GURT 2025: Georgetown University Round Table on Languages and Linguistics 2025: Language & Food Georgetown University (Bunn Intercultural Center, or ICC) Washington, DC, United States, February 28-March 2, 2025 |
Submission link | https://easychair.org/conferences/?conf=gurt2025 |
Abstract registration deadline | November 23, 2024 |
Submission deadline | November 23, 2024 |
The 2025 Georgetown University Round Table on Languages and Linguistics (GURT) will be held February 28-March 2, 2025. The theme is Language and Food.

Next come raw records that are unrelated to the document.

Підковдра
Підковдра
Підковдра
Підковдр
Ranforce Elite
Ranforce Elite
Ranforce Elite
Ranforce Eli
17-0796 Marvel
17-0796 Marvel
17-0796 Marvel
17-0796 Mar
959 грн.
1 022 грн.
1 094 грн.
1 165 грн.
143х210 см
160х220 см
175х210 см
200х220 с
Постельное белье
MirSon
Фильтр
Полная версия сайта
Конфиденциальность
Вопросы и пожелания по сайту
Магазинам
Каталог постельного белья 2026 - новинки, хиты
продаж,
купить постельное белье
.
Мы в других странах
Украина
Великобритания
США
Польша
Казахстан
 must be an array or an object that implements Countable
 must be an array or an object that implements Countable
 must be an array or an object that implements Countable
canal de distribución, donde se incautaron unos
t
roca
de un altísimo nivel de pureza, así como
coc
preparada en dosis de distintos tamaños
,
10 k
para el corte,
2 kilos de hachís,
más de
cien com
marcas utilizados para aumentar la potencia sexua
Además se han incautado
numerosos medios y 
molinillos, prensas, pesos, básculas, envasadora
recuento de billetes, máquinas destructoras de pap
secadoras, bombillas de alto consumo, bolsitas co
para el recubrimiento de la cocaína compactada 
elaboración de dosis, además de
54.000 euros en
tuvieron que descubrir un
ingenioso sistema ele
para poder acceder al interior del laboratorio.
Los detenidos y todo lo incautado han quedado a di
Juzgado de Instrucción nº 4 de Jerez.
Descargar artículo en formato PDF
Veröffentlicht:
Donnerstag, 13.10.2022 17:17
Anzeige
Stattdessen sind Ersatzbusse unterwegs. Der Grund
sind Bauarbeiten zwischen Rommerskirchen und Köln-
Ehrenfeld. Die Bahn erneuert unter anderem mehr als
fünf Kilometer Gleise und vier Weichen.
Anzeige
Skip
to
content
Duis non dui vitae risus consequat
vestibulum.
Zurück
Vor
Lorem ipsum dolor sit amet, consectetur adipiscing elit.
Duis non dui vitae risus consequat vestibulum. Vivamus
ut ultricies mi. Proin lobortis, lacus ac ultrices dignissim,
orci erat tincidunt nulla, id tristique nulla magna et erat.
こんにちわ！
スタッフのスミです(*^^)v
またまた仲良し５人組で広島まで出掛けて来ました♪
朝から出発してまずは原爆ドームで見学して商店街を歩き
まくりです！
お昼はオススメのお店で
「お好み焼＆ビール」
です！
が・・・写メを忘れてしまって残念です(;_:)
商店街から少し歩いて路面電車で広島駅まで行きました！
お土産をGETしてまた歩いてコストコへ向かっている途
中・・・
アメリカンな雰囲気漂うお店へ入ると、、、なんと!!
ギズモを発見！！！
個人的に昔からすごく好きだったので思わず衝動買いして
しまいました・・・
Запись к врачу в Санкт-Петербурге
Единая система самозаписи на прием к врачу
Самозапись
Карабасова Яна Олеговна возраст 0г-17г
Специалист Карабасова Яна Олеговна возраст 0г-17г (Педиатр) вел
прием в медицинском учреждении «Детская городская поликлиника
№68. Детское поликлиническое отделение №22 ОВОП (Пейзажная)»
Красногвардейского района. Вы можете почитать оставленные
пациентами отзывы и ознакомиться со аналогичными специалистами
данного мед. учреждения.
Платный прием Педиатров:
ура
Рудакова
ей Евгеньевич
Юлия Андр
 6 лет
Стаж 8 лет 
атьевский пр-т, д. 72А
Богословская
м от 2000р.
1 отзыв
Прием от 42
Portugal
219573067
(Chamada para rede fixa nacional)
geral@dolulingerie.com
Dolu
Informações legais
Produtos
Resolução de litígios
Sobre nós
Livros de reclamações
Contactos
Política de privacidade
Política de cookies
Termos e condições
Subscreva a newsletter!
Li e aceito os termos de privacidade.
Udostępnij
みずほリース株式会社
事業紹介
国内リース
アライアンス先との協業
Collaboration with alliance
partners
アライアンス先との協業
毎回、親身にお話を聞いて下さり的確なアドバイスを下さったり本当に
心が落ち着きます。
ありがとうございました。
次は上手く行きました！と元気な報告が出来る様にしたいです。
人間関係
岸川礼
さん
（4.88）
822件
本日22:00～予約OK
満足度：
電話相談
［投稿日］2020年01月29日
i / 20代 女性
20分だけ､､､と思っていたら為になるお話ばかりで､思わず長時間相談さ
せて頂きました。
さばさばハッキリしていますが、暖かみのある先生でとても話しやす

Food and language are omnipresent and intertwined in everyday life. We use language to talk about food, and food terms have rich cultural histories and associations. Menus and food packaging labels not only provide windows on an item’s nature and quality, but also often signal association with identities such as ethnicity, region or class. Mealtime has long been a privileged site for the study of language in use, as people talk while they eat, and while they cook. Parents use language to socialize their children into food preferences and practices; even among adults, the taste of food is collaboratively negotiated in interaction: think wine tasting, or dinner conversation. Children in school cafeterias and co-workers in workplace break rooms talk about food. People participate in online forums on topics such as gourmet cooking, veganism, and weight loss; they use language about food to portray themselves as certain kinds of people (gourmand, disciplined eater, environmentalist, picky eater, athlete). People post photos of food on Instagram, recipe videos on TikTok and Facebook, and restaurant reviews on Yelp. Food is a necessity and a luxury; it is intertwined with identities (e.g., cultural, gendered, socioeconomic, political, religious), relationships (e.g., parent-child, friend-friend, host-guest), and values (e.g., healthful eating, ethical eating), all of which are negotiated through language.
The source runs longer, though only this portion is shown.